Pope warns against ‘spiral of violence’ as US attacks Iran
ROME – Pope Leo XVI urged an end to fresh violence in the Middle East on Sunday, as joint U.S.-Israeli air strikes on Iran continued into their second day.
In an Angelus appeal, Pope Leo said he was following “with deep concern what is happening in the Middle East and in Iran in these dramatic hours.”
“Stability and peace are not built with mutual threats nor with weapons, which sow destruction, pain, and death, but only with a reasonable, authentic and responsible dialogue,” the pontiff said.
Leo warned that the situation in Iran risked escalating into “a tragedy of enormous proportions” and urged all parties involved “to assume the moral responsibility of halting the spiral of violence before it becomes an unbridgeable chasm.”
“May diplomacy regain its proper role, and may the well-being of peoples, who yearn for peaceful existence founded on justice, be upheld,” he said, “and let us continue to pray for peace.”
US-Israeli attacks in detail
The pope’s appeal came after the United States and Israel began attacks on Saturday, hitting various military and security targets in Iran. Among those killed in the strikes were Iran’s Supreme Leader Ayatollah Ali Khamenei and top officials.
The Iranian Revolutionary Guard Corps has pledged revenge and says it has already launched a counterattack on 27 bases hosting U.S. troops in the Middle East and on Israeli military facilities in Tel Aviv, with explosions also heard in Qatar and the UAE.
At least 24 of Iran’s 31 provinces were hit, according to a spokesman for the Iranian Red Crescent, with videos circulating on social media showing plumes of black smoke billowing into the sky in multiple cities throughout the country.
In a televised address Saturday night, Israeli Prime Minister Benjamin Netanyahu said “[W]e destroyed the compound of the tyrant Khamenei in the heart of Tehran.”

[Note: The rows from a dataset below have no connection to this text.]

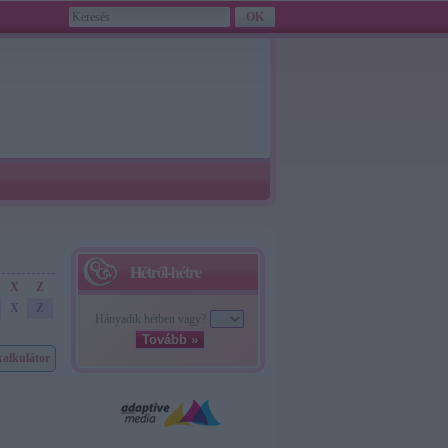
Hétről-hétre
X
Z
X
Z
Hányadik hétben vagy?
Tovább »
kalkulátor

U.S. President Donald Trump later wrote on his own Truth Social platform, “Khamenei, one of the most evil people in History, is dead.”
Hours later, Iranian state media confirmed the Ayatollah had been killed.
Dubbed “Operation Epic Fury,” the offensive comes after weeks of threats on the part of Trump if Iran did not agree to pen a new deal over its nuclear program. Iran had refused, however, arguing that its nuclear activities are peaceful.
Shortly after the attacks commenced on Saturday, the U.S. president told the Iranian people, “Now is the time to seize control of your destiny,” and urged them to overthrow the theocratic regime that has ruled the country since 1979.
“This is the moment for action. Do not let it pass,” Trump said.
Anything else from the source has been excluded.